The brand premium Johnson & Johnson (J&J) historically earned for Tylenol and its other leading brands will undoubtedly shrink following events of the last two years. Why pay for peace of mind when the quality that created the peace of mind is now in doubt?
J&J has long held a reputation as a champion of product safety that put the consumer first, even if it meant compromised profits. The company’s handling of tampering with its McNeil Tylenol brand in 1982 is a case study in crisis public relations. Yet, J&J’s recent history includes enough US Food and Drug Administration repeat visits and citations to cost J&J CEO Bill Weldon much of his 2010 bonus (if not his job this year). With product quality processes in doubt, McNeil and its parent J&J face an even graver set of concerns than those facing Toyota following the car company’s record-setting recalls and US government fines.
Like many companies, J&J acted on assumed synergies and got them wrong. A synergy worth acting upon exists when the value of the parts together is stronger than the sum of the values of the separate parts. Since combining parts often involves added complexity and reduced management freedom, the benefit of the combination had better be high enough to offset these costs. Knowing which synergies to act on is the art of successful strategic management. In this case, J&J missed the mark.
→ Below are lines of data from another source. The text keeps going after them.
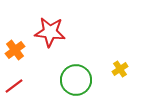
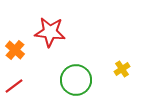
orange cross: rotated 12 degrees counterclockwise
yellow cross: moved 2 px right
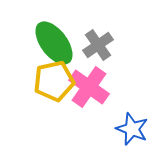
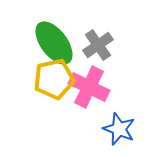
yellow pentagon: moved 2 px up
pink cross: rotated 9 degrees counterclockwise
blue star: moved 13 px left
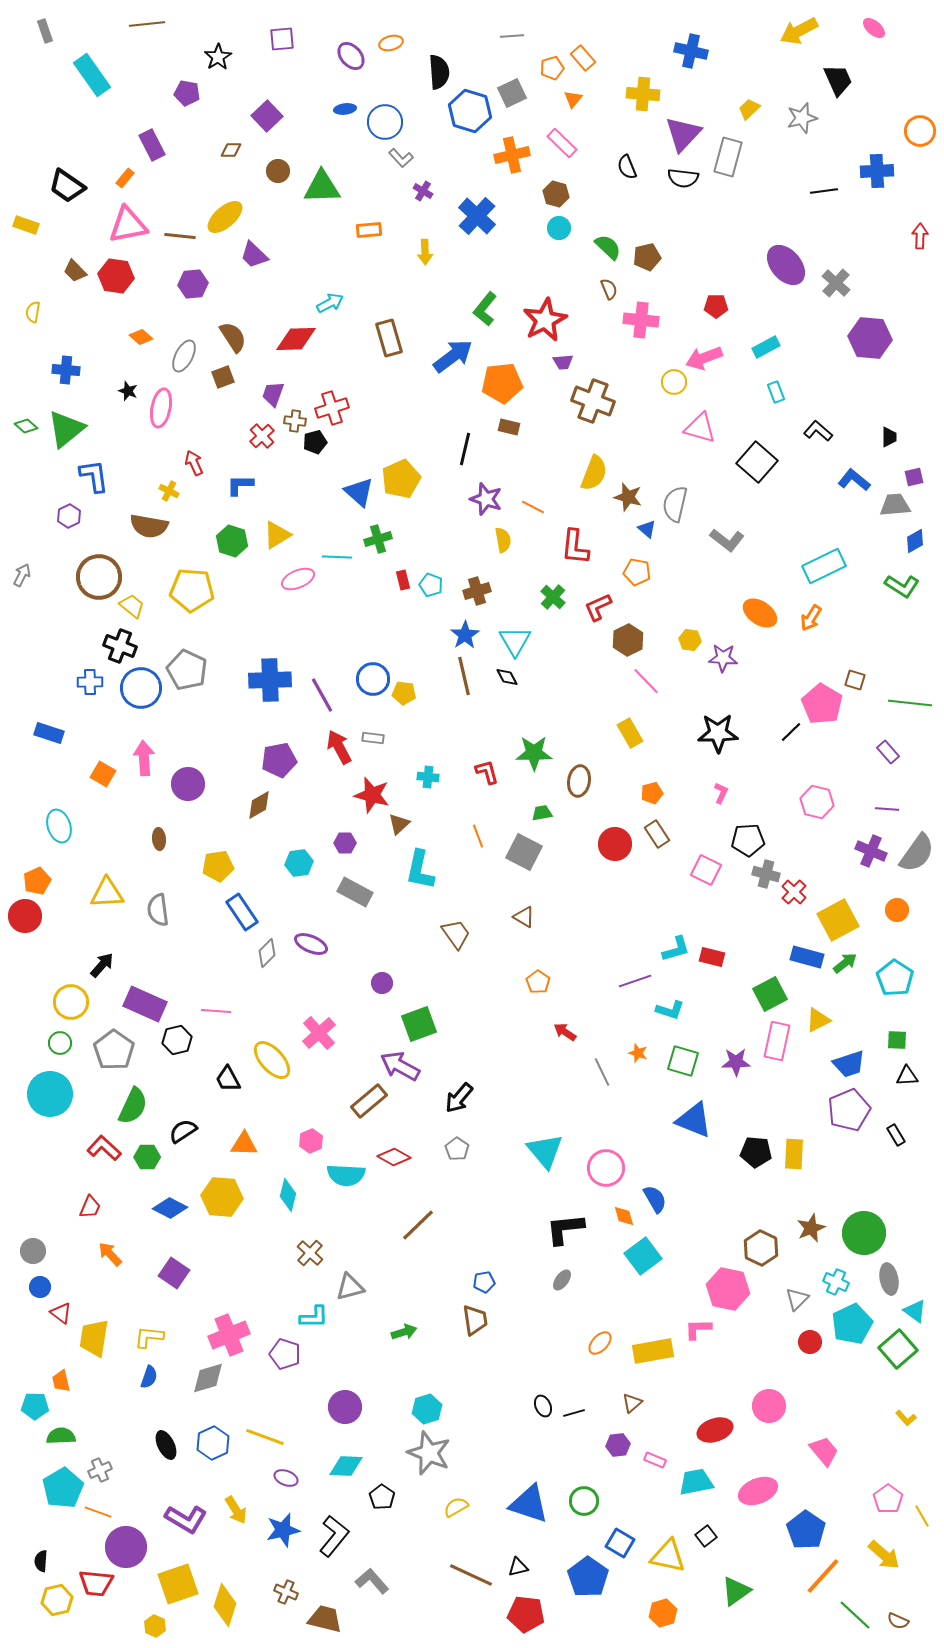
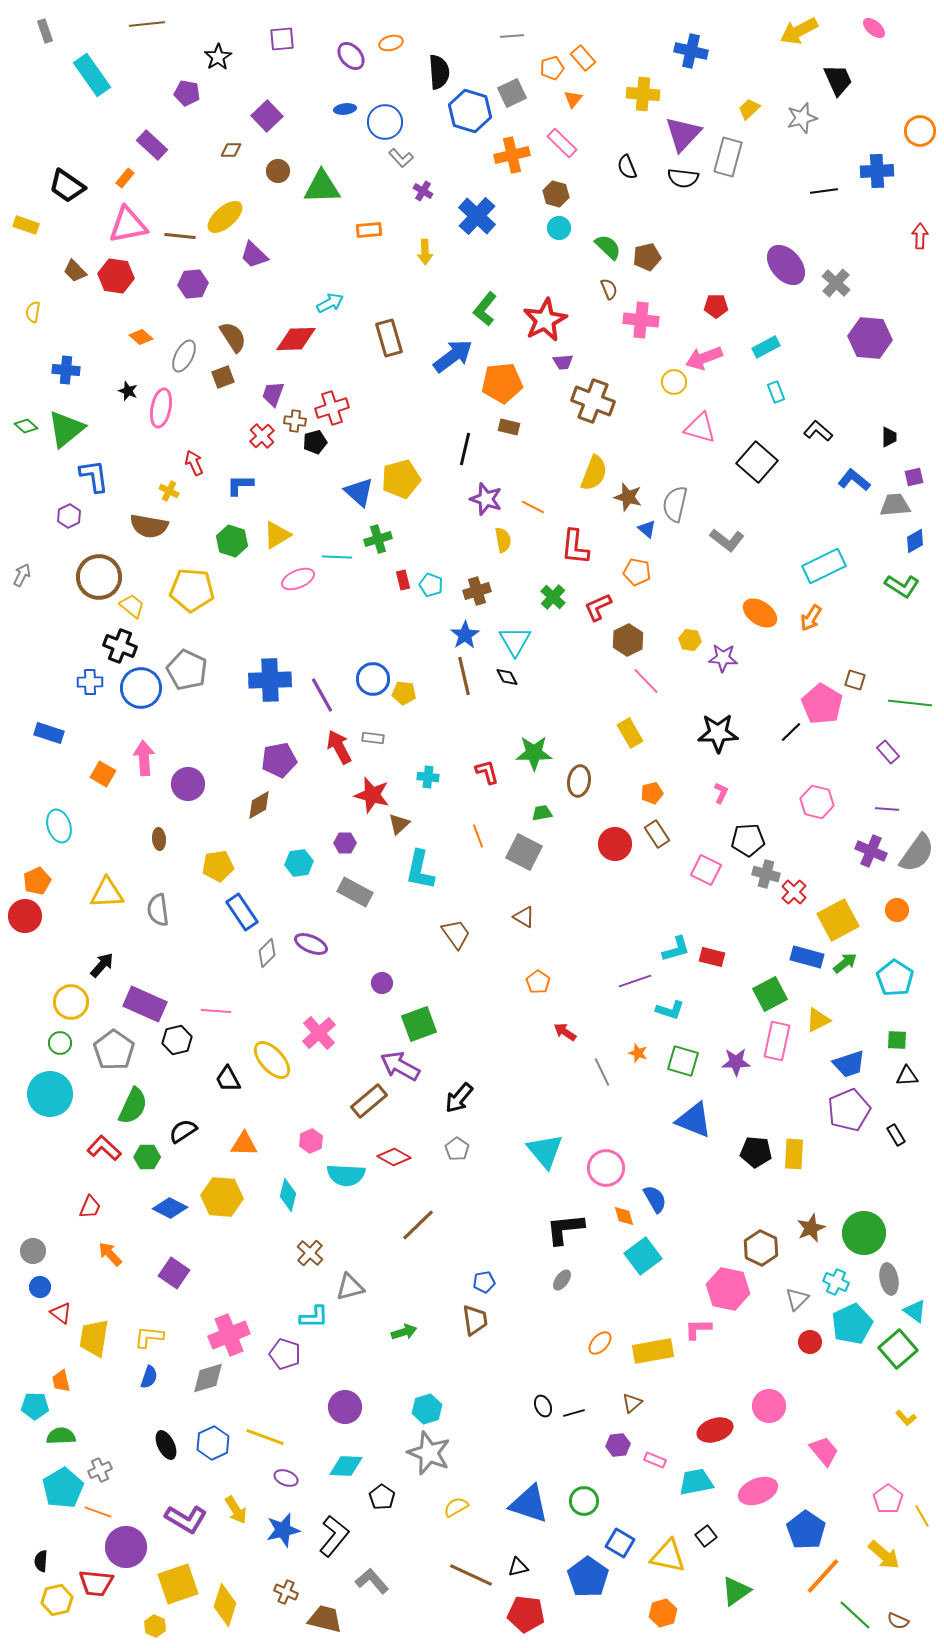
purple rectangle at (152, 145): rotated 20 degrees counterclockwise
yellow pentagon at (401, 479): rotated 9 degrees clockwise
An insightful review in Fortune points the finger at cost-cutting pressures that eroded historically good quality control, leading to 8 product recalls in the prior year alone, among them the largest children’s drug recalls in history. The article is based on interviews with current and former J&J and McNeil executives. The real root cause, if you read between the lines of the article, was a CEO who mistakenly restructured his company to capture synergies following a large acquisition in order to cover the acquisition premium.
J&J acquired the consumer-goods business of Pfizer, then combined it with McNeil. The merger moved McNeil from J&J’s heavily regulated pharmaceutical division to a new $16 billion consumer products division under the leadership of Collee Goggins. The new reporting relationship made McNeil, “a completely different company,” according to Fortune’s interviews. Despite the protestations of McNeil leaders, Goggins managed the McNeil brands as if they were consumer goods rather than off-the-shelf pharmaceuticals subject to FDA regulations. As a result, budgets, talent levels and time frames were cut in ways highly inappropriate for over-the-counter medications.
Another example of a company that assessed synergies incorrectly is a client who approached me to work on the company’s growth strategy. As I dug into the assignment, I discovered that my “one company” client was serving three unrelated businesses, all part of a very broad “healthcare” marketplace. Although each business had different and conflicting success factors, they shared the same sales, marketing, manufacturing and research and development resources. The company’s growth was stalled because functions were sub-optimized for specific business’ needs and limited investment funds could not stretch across three businesses.
We focused the company on the one business that could grow attractively, and it’s been successful since. I admired the CEO and Board Chair for going along with my recommendations, as it required them to admit that they had funded an inappropriate acquisition and low-return internal development projects.
I am certain that J&J’s Weldon has a set of questions he wished he’d asked himself and his management team before the Pfizer acquisition and during its integration. (See Sidebar below.) Save yourself his grief. Proactively ask if you are combining, separating, adding to or eliminating different parts of your company in a way that truly maximizes its future value.
Thinking Strategically About Synergies
When you think about the following kinds of strategy questions, you’re implicitly thinking about synergies. And the more conscious you are of which synergies are worth trying to capture and what is and isn’t synergistic, the better off you’ll be in finding answers to these strategy questions.
Which new categories or markets should we enter?
Who should we acquire to grow? What kind of premium can we afford to pay? What is our post-acquisition merger plan?
Would we be better off narrowing the scope of our business or creating specialized units?
What should be bundled together into one offering versus sold separately? What should be physically integrated into one offering versus designed as separate products?
For larger companies, how should we structure our business units? How should we structure our divisions? What aspects of our selling is shared and managed via a matrix or specialized by business unit?
For larger companies, what resources, processes and solutions should exist at the corporate level serving all our business units? The business unit level serving all the markets? The market level? (For two great reads on this topic see Harvard Business Review and Blue Mine Group’s Agile Strategy.)